Crossodactylus trachystomus is a species of frog in the family Hylodidae. It is endemic to the Espinhaço Mountains in Minas Gerais, Brazil.

==Taxonomy==
Until 2015 three Crossodactylus species were known from the Espinhaço Mountains: Crossodactylus trachystomus (not observed in the field since the mid-1980s), an undescribed species most similar to C. trachystomus, and Crossodactylus bokermanni described as a new species in 1985. Re-analysis of old samples and analysis of new samples could not show consistent differences between these taxa, for which Crossodactylus trachystomus is the valid name.

==Description==
Males measure 8.7–25.1 mm and females 20.5–27.5 mm in snout–vent length. The body is slender, and the head is longer than wide. The canthus rostralis is sharp.

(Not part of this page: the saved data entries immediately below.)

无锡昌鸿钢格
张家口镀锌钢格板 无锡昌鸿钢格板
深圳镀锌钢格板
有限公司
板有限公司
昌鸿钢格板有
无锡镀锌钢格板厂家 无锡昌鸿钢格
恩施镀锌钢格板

The tympanum is distinct.

==Habitat and conservation==
Crossodactylus trachystomus lives on the ground along permanent streams with sandy and rocky bottoms and bordered with grass and shrubs in montane savanna areas, and inside semideciduous Atlantic Forest. Breeding takes place in streams where males call exposed on stones or from sandy margins.

Habitat loss is occurring in the range of this species. It occurs in the Serra do Cipó National Park.